How to Improve Your Game in Golf?

It's safe to assume that anyone playing the game of golf is interested in improving. Many golfers, however, don't have a clear picture of how to go about doing it. It's important to remember that no one measure or approach will transform your game. Rather, an array of facets of your game should be focused upon to get long-term improvement.

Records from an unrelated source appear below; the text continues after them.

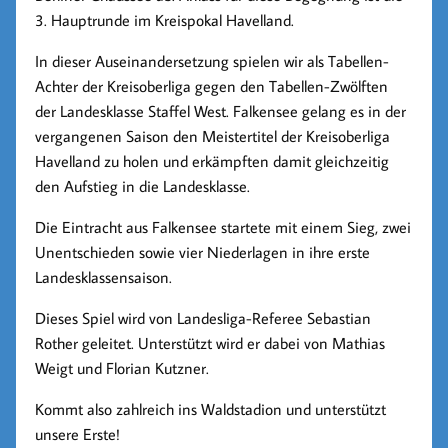
3. Hauptrunde im Kreispokal Havelland.
In dieser Auseinandersetzung spielen wir als Tabellen-
Achter der Kreisoberliga gegen den Tabellen-Zwölften
der Landesklasse Staffel West. Falkensee gelang es in der
vergangenen Saison den Meistertitel der Kreisoberliga
Havelland zu holen und erkämpften damit gleichzeitig
den Aufstieg in die Landesklasse.
Die Eintracht aus Falkensee startete mit einem Sieg, zwei
Unentschieden sowie vier Niederlagen in ihre erste
Landesklassensaison.
Dieses Spiel wird von Landesliga-Referee Sebastian
Rother geleitet. Unterstützt wird er dabei von Mathias
Weigt und Florian Kutzner.
Kommt also zahlreich ins Waldstadion und unterstützt
unsere Erste!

Two of the things that you can do to improve your game revolve around your equipment. Teaching pro Michael Breed advocates getting a set of clubs to fit your unique physical characteristics and swing type. Playing with anything else, he reasons, is like running a race with the wrong-sized shoes. Additionally, it's important to your game to change your club's grips before they become dry and difficult to hold onto. Both club fitting and new grips can be found at many pro shops or golf specialty stores.
Mental Approach
Legendary golf teacher Harvey Penick points out that sharpening your focus and mental skills on the golf course will help you to save strokes during a round. He recommends developing a pre-shot routine -- a consistent series of steps used before hitting each shot to create familiarity and comfort. Such things as taking a full deep breath, 3/4 speed practice swings and club waggle help you prepare for every shot you take. Course management also helps you improve your game. Course management has to do with making the best, most realistic decisions about the shots you choose to play based upon your ability and what a miss will tend to leave you.
Get Fit
The website Play Golf America points out that there's a reason that PGA Tour and LPGA Tour pros devote considerable time to fitness off the golf course. The grind of 18 holes can wear you down before the end of a round, resulting in poor shots at the most inopportune moments. By increasing strength, flexibility and stamina, you give yourself a better chance to hit good shots from beginning to end in a round of golf.
Lessons and Practice
Harvey Penick also recommends that golfers consult a qualified teaching pro. It's not uncommon for people to practice things in their games that don't address their real needs. The trained eye of a golf professional will isolate on your weaknesses and give you a plan for improving. Once you do set to practicing, do so with purpose. Focus on one thing at a time in order to make real progress.
Long Irons and Hybrids
PGA professional Rick Martino suggests trading in your long irons for hybrids. He points out that with the low-spinning modern golf ball, long irons are harder than ever to hit effectively. Hybrids -- a cross between irons and woods -- make it far easier to get the ball up in the air and manage solid contact with regularity. Most touring pros even carry hybrids for the ease of play they provide.
Short Game
Harvey Penick reminds us that most of the shots you hit during a round of golf will come from 100 yards and in. That being the case, he strongly suggests that the bulk of your practice time be devoted to the clubs and shots that fall into that range. Pitching, chipping, putting and bunker practice is the quickest way to knock strokes off your handicap and move your game to the next level.
Have Fun
Penick also points out that at the end of the day, golf is a game. If you carry such anxiety and frustration about your game as to prevent enjoyment, something is wrong. It's easy to lose sight of this in determined pursuit of improvement. Consequently, make it a point to find the fun in practice and rounds of golf. Enjoy the good shots and putts and let go of the ones that tend to frustrate you.